Hicks was set to return in director Neill Blomkamp's Aliens sequel project titled Alien 5. Biehn was set to reprise the role alongside Sigourney Weaver returning as Ripley. However, the project went through development hell due to Ridley Scott's continued prequel films Prometheus and Alien: Covenant. The project was later cancelled after the Disney-Fox merger.

=== Alternate sequels ===
Before production began on Alien³, Dark Horse Comics produced a comic book series that follows-up on the characters after Aliens. In that series, Hicks, Newt and Bishop all survive the escape from the Sulaco with Ripley and continue to fight the Xenomorphs. With the release of Alien³, this comic books series was considered an alternate universe from "official" Alien series canon and when the series was redone for release (the black and white art was coloured and characters reworked) and the Hicks character was renamed to Wilks (with one missed panel still referring to him as Hicks the only reminder of the original text).

The story begins ten years after Aliens, with Newt and Hicks back on Earth. Ripley has mysteriously disappeared and was not on the Marine ship when it arrived back on Earth. Hicks is still in the Marines, but his fellow Marines shun him because they fear he might have some sort of strange alien infection, and the fact that half of his face has hideously scarred by a Xenomorph's acid blood only hampers his social status further.
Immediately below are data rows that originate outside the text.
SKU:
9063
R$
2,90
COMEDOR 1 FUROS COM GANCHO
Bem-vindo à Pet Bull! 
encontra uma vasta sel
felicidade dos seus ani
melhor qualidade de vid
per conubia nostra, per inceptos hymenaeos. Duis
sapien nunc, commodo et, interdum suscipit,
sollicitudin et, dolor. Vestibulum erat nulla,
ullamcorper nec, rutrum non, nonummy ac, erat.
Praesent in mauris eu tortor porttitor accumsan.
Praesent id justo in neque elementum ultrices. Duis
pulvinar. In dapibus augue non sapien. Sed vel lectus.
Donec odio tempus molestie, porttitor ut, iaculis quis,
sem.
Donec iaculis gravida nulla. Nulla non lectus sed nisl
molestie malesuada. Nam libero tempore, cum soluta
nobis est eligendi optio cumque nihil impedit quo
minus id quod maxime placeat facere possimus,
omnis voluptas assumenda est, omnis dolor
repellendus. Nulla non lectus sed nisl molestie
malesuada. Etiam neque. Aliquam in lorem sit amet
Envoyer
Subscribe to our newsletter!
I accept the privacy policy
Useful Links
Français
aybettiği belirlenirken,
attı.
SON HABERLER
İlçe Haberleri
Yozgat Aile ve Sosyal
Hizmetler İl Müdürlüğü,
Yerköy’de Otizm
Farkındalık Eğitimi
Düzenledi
=== Similarity to other characters ===

Michael Biehn's portrayal of Corporal Hicks is similar to his portrayal of the character Kyle Reese in the movie The Terminator. Both Aliens and The Terminator were directed by James Cameron and in both movies Michael Biehn plays sympathetic but heroic military men that bond with the strong female protagonists.

==Reception==

The portrayal of Hicks by Michael Biehn was acclaimed by fans and critics alike for the character's intuition, strategic way of thinking, and the chemistry between Biehn and Sigourney Weaver. Hicks quickly became a fan favourite character in the franchise and one of the more recognisable characters. The character's death in Alien 3 was seen as being disrespectful and unsatisfying by fans of the franchise, who have since waited for the character to return to the franchise. The character has also gone on to become arguably Michael Biehn's most iconic and notable performance of his career, alongside Kyle Reese. Due to the backlash from the character's death, Biehn has reprised his role in the sequel videogame Aliens: Colonial Marines, which retcons his death and established Hicks as the true last survivor of the USS Sulaco. Biehn also reprised his role for the audio drama of William Gibson's unused Alien 3 script alongside Lance Henriksen returning as Bishop.

=== Accolades ===

In 1987, Michael Biehn was nominated for Best Actor at the Saturn Awards by the Academy of Science Fiction, Fantasy & Horror Films for his performance as Corporal Hicks in Aliens. The award ultimately went to Jeff Goldblum for his performance as Seth Brundle in The Fly.